After winning the UK Chess Challenge Silver Plate competition last year, I was selected to play in the World Schools Chess Championships in Pattaya, Thailand from 5 to 15 May. I have never been to Thailand before and was excited to play against the world’s best U7 players, as well as enjoying the beaches and warm sunshine. It was a long flight to Bangkok Airport, and on arrival we were greeted by the president of the Thailand Chess Federation and given flower necklaces.
More than 460 kids from 34 different countries played at this year’s tournament. At the start of each round the players would exchange souvenirs from their countries. I gave my opponents London and UK key chains and pens. I got back some lovely gifts in exchange from my opponents, my favourite ones being a gold chess badge from Korea, a gold elephant from Thailand, a fridge magnet from Kazakhstan, and porcelain dolls from China. I think this is a lovely tradition as you get to learn more about other countries and make lots of new friends.
The main competition had nine rounds with games lasting up to 5 hours each. My first couple of games I played quickly, but in the last few rounds I learned to play longer with my last round lasting over 2 hours. My best moments were getting a draw against the world number two from Mongolia, along with a win against a strong player from China. I also had wins against players from South Korea and Thailand, but had losses against some very strong players from India and Kazakhstan as well as a loss against the player from Hong Kong who ended up winning the tournament. There was also a seven round blitz chess tournament where you only have 5 minutes to make all your moves. I again had lots of tough blitz opponents and was very happy to finish in the top 20.
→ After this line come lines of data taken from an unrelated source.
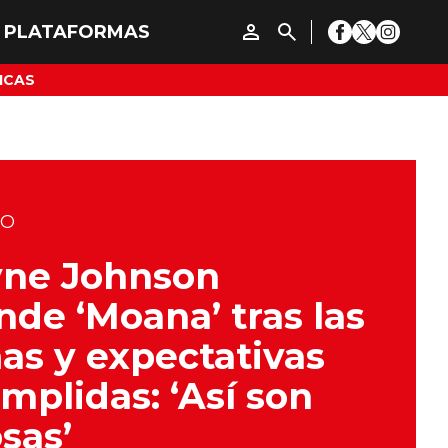
ICAS
DO
ne Johnson
nde ‘Moana’ tras las
as y expectativas
mplidas: ‘Así son
osas’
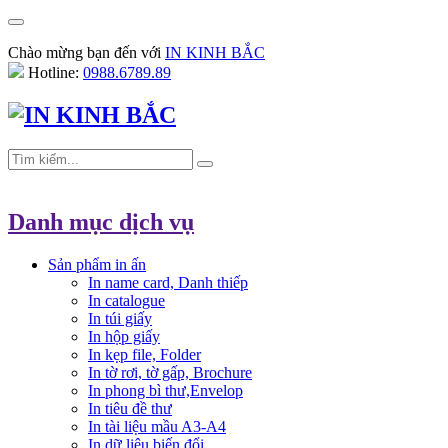
Chào mừng bạn đến với
IN KINH BẮC
Hotline:
0988.6789.89
Danh mục dịch vụ
Sản phẩm in ấn
In name card, Danh thiếp
In catalogue
In túi giấy
In hộp giấy
In kẹp file, Folder
In tờ rơi, tờ gấp, Brochure
In phong bì thư,Envelop
In tiêu đề thư
In tài liệu mầu A3-A4
In dữ liệu biến đổi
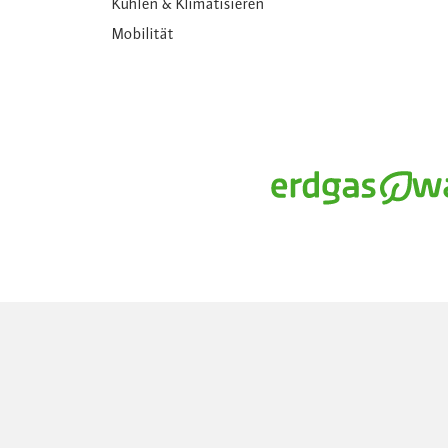
Kühlen & Klimatisieren
Mobilität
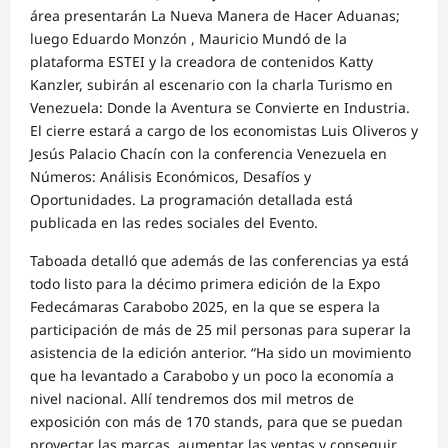
área presentarán La Nueva Manera de Hacer Aduanas;
luego Eduardo Monzón , Mauricio Mundó de la
plataforma ESTEI y la creadora de contenidos Katty
Kanzler, subirán al escenario con la charla Turismo en
Venezuela: Donde la Aventura se Convierte en Industria.
El cierre estará a cargo de los economistas Luis Oliveros y
Jesús Palacio Chacín con la conferencia Venezuela en
Números: Análisis Económicos, Desafíos y
Oportunidades. La programación detallada está
publicada en las redes sociales del Evento.
Taboada detalló que además de las conferencias ya está
todo listo para la décimo primera edición de la Expo
Fedecámaras Carabobo 2025, en la que se espera la
participación de más de 25 mil personas para superar la
asistencia de la edición anterior. “Ha sido un movimiento
que ha levantado a Carabobo y un poco la economía a
nivel nacional. Allí tendremos dos mil metros de
exposición con más de 170 stands, para que se puedan
proyectar las marcas, aumentar las ventas y conseguir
I got to know most of the Korean team. I played lots of friendly chess matches against the Korean teams and we also played in the swimming pools during breaks. We also had an England against Uzbekistan splash battle in the pool in the last day, which England won! Me and my friend Han-Sen also played many battle chess matches and enjoyed the mango sticky rice dishes from the street markets. After more than a week of Thai food we all went to the Pizza Hut which was my favourite after the hotel’s amazing passion fruit sorbet!
Most days consisted of waking up early to get breakfast, going for training sessions with the chess coach, preparing openings against your next round opponent, swimming, lunch, playing your chess match in the big hall, going through my game afterwards with a Mongolian Grand master, and then going for dinner and relax before bed time.
Finally, an unexpected highlight was the talent show that was organised as part of the tournament’s gala dinner and social night. Some of most talented performers from each country got on stage, either playing instruments, singing, dancing, or even dancing with swords! There were cash prizes for the best 5 performances from the Kasparov Asia Chess foundation. Me and my friend Ariella volunteered to sing for the England team, and only had a couple of minutes before dinner to pick a song and practice. We had to perform straight after China who had the whole team singing and dancing and a boy with amazing violin playing. Me and Ariella were then given the microphones and we confidently sang “Let it go” from the movie Frozen in front of more than 800 people. We were the two youngest performers on the night and received a big applause from the audience. At the end of the night we were back on stage when the judges announced that England won 5th place! We were handed the 3000 Bhatt cash prize which me and Ariella shared equally between us.
I came back to the UK with lots of pleasant memories from the world championships. I enjoyed all the chess matches, learned a lot about other cultures and made lots of new friends from all over the world.